Hoi Peter, >I have a similar conjecture for glidesort but I'll have to do some t...

orlp · on Dec 2, 2022

> Hoi Peter,

A nitpick, but my name is Orson Peters, Peters is my last name :)

> I assume that's one of the advantages of building upon powersort? The blocky nature of quadsort is both a blessing and a curse in that regard.

I don't know, I only use a binary search when splitting up merges, and almost no time is spent in this routine. I use this for the low-memory case, as well as to create more parallelism to use for instruction-level parallelism.

> As for instruction-level parallelism, I do think it's actually almost entirely memory-level parallelism. I could be wrong though.
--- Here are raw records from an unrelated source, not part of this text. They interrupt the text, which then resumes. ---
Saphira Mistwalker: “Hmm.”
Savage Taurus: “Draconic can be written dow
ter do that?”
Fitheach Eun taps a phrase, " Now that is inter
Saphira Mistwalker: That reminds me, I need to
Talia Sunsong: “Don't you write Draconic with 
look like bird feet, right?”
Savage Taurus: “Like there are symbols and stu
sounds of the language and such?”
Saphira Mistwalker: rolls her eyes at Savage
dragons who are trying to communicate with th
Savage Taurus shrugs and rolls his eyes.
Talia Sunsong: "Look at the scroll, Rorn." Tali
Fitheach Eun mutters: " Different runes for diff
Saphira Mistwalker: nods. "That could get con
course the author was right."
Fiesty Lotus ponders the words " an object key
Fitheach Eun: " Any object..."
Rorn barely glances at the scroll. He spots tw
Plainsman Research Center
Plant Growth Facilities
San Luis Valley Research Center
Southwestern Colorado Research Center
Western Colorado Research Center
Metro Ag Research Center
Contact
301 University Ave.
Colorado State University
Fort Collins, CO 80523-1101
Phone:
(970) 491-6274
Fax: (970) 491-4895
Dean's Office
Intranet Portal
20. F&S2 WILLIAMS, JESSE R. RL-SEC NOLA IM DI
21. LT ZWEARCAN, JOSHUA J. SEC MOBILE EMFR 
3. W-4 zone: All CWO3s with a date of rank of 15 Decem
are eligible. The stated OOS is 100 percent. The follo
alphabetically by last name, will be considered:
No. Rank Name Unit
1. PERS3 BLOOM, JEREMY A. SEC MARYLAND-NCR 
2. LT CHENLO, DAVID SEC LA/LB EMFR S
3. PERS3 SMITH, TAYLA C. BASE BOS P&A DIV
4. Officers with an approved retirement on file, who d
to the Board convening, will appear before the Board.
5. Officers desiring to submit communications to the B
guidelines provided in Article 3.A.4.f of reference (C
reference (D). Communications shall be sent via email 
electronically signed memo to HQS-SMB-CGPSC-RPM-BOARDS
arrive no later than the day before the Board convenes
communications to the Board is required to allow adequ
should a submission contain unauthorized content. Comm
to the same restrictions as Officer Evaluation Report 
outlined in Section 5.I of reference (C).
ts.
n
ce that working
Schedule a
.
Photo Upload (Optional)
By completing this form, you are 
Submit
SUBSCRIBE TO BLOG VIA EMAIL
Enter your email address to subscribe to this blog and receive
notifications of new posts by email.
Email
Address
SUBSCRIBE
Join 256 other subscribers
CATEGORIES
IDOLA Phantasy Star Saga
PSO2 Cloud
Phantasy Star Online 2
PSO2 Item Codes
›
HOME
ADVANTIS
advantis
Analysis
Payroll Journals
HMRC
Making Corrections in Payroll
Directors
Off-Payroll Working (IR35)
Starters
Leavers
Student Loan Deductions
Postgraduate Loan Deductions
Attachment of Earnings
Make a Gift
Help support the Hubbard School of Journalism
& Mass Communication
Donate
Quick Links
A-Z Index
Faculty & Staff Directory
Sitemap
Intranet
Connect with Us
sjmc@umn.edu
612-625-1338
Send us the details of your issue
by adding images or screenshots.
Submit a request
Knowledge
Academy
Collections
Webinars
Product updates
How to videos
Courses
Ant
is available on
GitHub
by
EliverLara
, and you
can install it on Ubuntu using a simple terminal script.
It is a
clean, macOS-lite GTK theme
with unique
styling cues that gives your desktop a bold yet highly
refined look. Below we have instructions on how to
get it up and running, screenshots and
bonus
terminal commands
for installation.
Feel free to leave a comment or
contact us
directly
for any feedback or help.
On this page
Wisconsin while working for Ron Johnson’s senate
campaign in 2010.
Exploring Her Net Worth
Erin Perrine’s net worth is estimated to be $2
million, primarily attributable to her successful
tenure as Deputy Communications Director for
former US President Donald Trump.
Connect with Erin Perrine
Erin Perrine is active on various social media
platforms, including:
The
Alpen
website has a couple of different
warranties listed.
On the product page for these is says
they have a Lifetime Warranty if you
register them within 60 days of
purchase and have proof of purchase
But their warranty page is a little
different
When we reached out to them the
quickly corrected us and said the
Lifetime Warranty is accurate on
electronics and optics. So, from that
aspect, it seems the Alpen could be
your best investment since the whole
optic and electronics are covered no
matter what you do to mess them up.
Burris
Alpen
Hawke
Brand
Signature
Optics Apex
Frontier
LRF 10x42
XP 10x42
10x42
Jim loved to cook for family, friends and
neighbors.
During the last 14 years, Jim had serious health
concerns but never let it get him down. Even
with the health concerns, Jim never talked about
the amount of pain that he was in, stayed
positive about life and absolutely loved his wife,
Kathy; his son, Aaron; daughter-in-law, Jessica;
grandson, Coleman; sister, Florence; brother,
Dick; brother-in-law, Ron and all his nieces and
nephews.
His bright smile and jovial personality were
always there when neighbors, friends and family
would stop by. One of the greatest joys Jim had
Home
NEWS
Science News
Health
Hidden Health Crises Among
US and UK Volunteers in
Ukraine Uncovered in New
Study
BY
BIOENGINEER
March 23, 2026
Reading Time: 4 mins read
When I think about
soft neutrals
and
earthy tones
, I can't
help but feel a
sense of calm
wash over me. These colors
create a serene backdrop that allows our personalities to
I didn't do specific research into which effect it is, when I say ILP I also mean the memory effects of that.

scandum · on Dec 2, 2022

>A nitpick, but my name is Orson Peters

I actually knew that, not sure what went wrong in my brain.

>I don't know, I only use a binary search when splitting up merges, and almost no time is spent in this routine.

You'll still get a definite speed-up, worth benching the difference just in case. I guess there's no easy way to avoid a binary search.

>I didn't do specific research into which effect it is, when I say ILP I also mean the memory effects of that.

They're indeed related. I did some empirical testing and I'm quite sure it's cache related. Thinking about it, one issue I may have had was not benching sorting 100M elements, which might be where a bidirectional partition might benefit on my system.